One of the cornerstones of environmental economics is examining various causes of market failure. A market failure is said to have occurred when resources are not distributed in the most efficient manner, usually because of imperfect knowledge among the members of the market. The problem, then, is said not to be with the free market concept itself, but with the limitations of human understanding of market forces. Ideally, environmental economics views a healthy market as functioning such that all resources are distributed in such a way that they provide the greatest benefit to society; when this does not occur, the market can be said to have failed.
One key cause of market failure as seen by environmental economics is a misuse of common property. This was perhaps best elaborated in 1968 by Garrett Hardin as the Tragedy of the Commons. Simply put, the tragedy is that even when it is in everyone’s best interest to use a resource reasonably, ensuring it remains around to deliver yields to everyone, a small handful of individuals can destroy the resource by acting out of greed. As technological development has increased, a number of finite commons have become apparent that were once viewed as infinite, and environmental economics therefore looks at them as potential sources of tragedy. Air, for example, is a common property, shared by all people of all nations. One nation, however, can emit large amounts of pollution, thereby damaging the common property for all nations, even those that reaped no economic benefit from the destructive behavior of the single nation.
Another cause of market failure from an environmental economics perspective is a failure for markets to take externalized costs into account when determining a market value. The air pollution discussed above, for example, may be emitted without adding any cost to the product it creates, thereby making the pollution functionally left out of the market’s price determination of a product. Therefore, a product produced without pollution and a product produced with pollution may find the same market price. Although it may cost more internally, in the form of money, to produce the product without pollution, however, the actual costs may be much greater for the polluting product. The long-term costs in terms of health, clean-up, and environmental aesthetics from the pollution can make the real cost much, much greater, but currently the market has no way of expressing that larger price.
One of the big missions of environmental economics is to better internalize external costs so that the market can react appropriately.
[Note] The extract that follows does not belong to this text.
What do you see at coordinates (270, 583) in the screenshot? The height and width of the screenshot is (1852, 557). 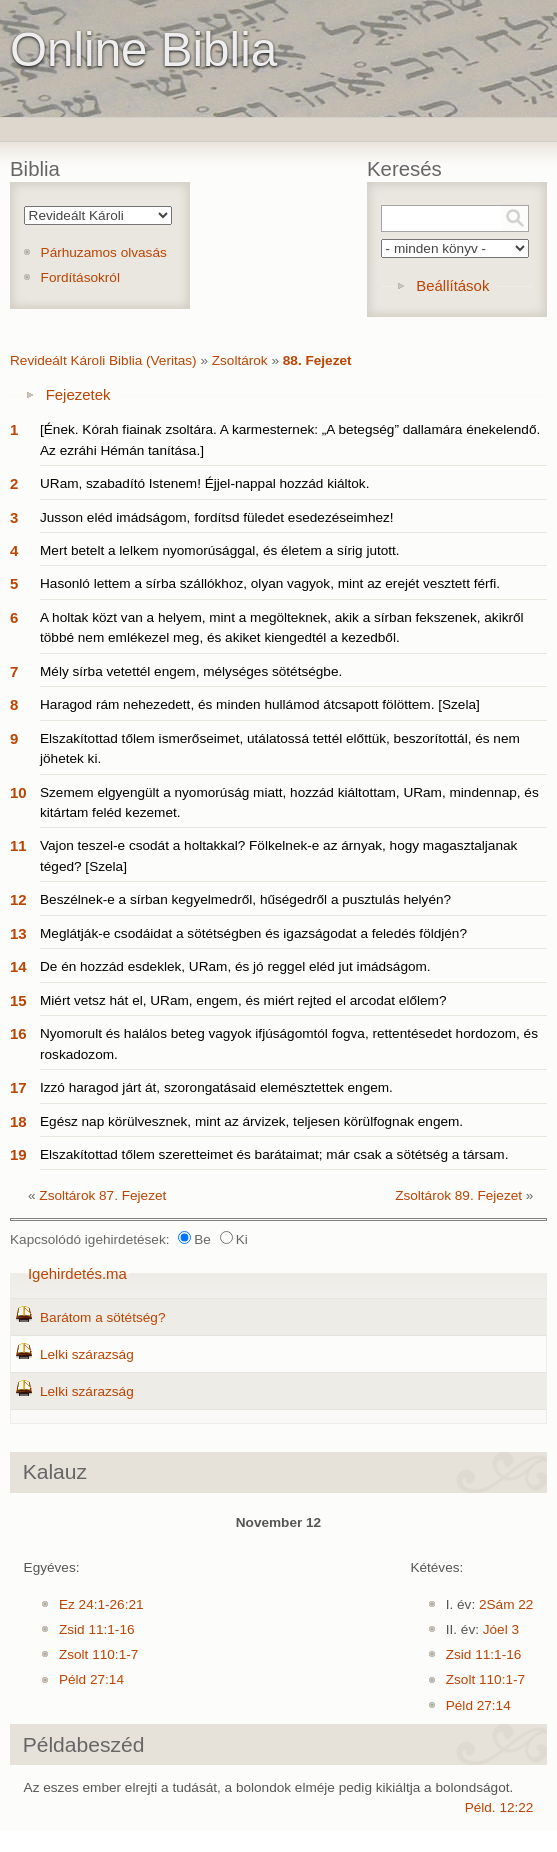 I see `Hasonló lettem a sírba szállókhoz, olyan vagyok, mint az erejét vesztett férfi.` at bounding box center [270, 583].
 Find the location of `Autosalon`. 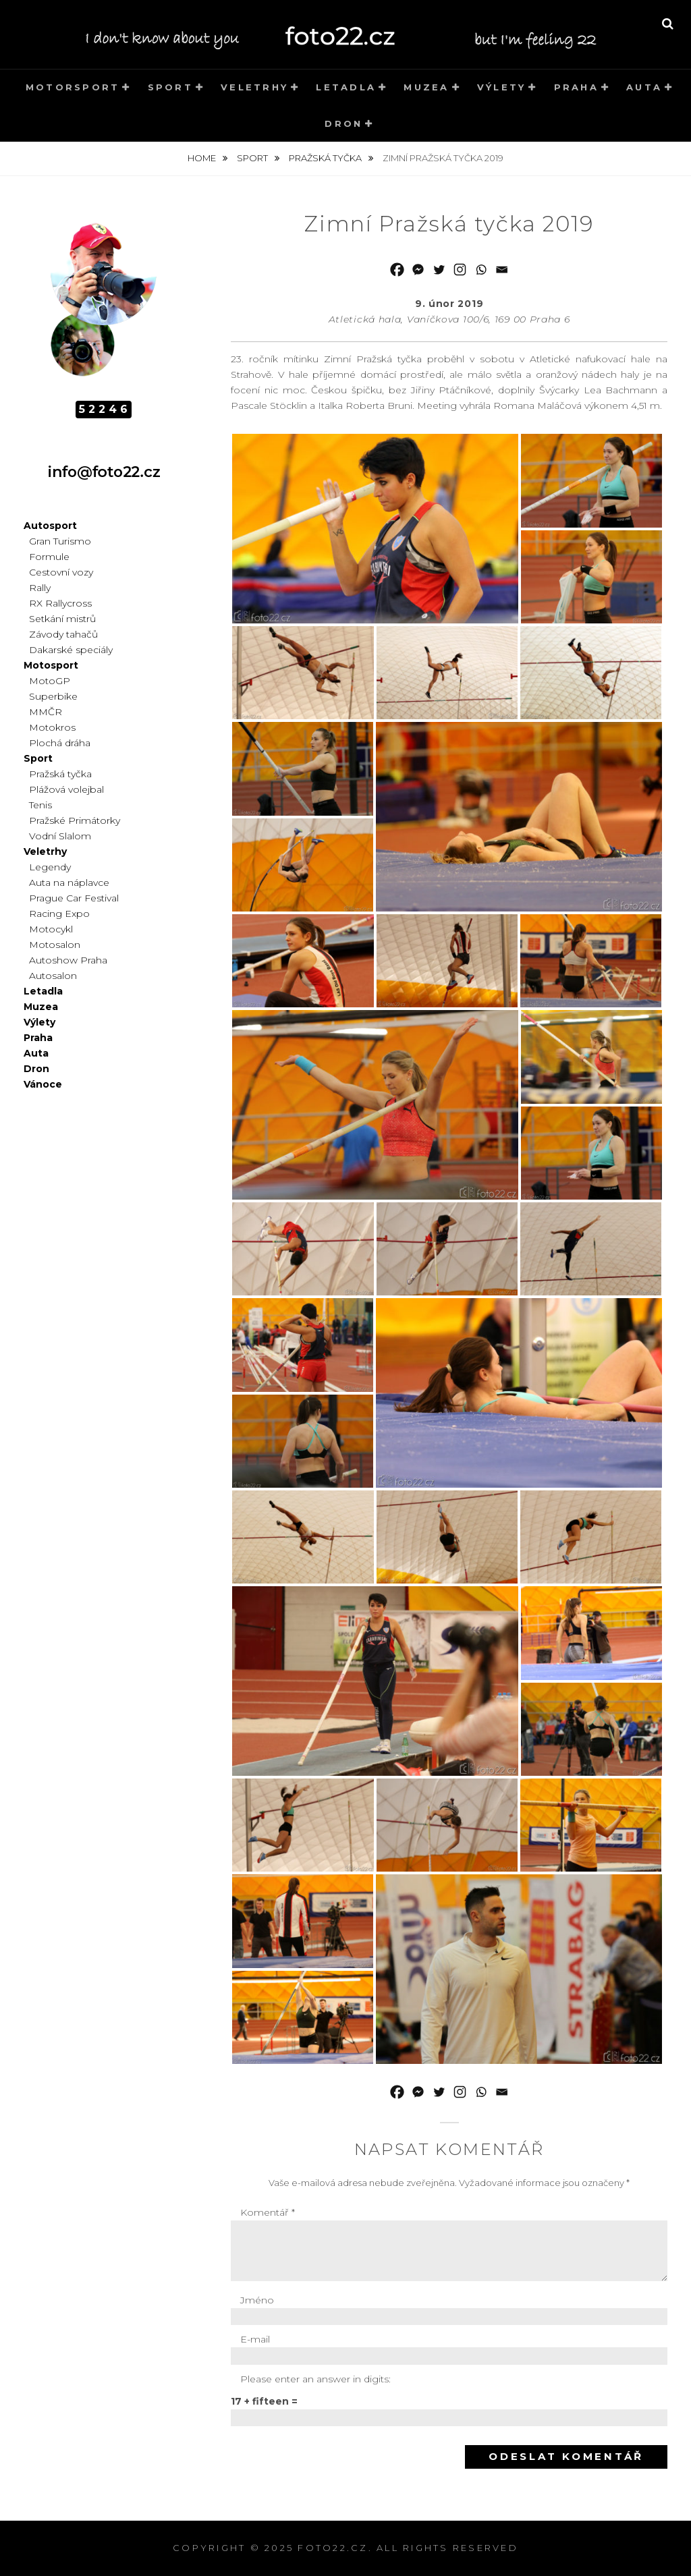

The theory is that a sane market, which internalizes all costs, will consistently act in accordance with the greater good of society. A failed market, however, will often act directly against the needs of society, and environmental economics tries to highlight these failures so that nations can implement regulation to better steer the market. Things such as carbon capping and trading carbon credits are one example of how an externalized cost, in this case pollution, is artificially internalized, so that the market price changes accordingly.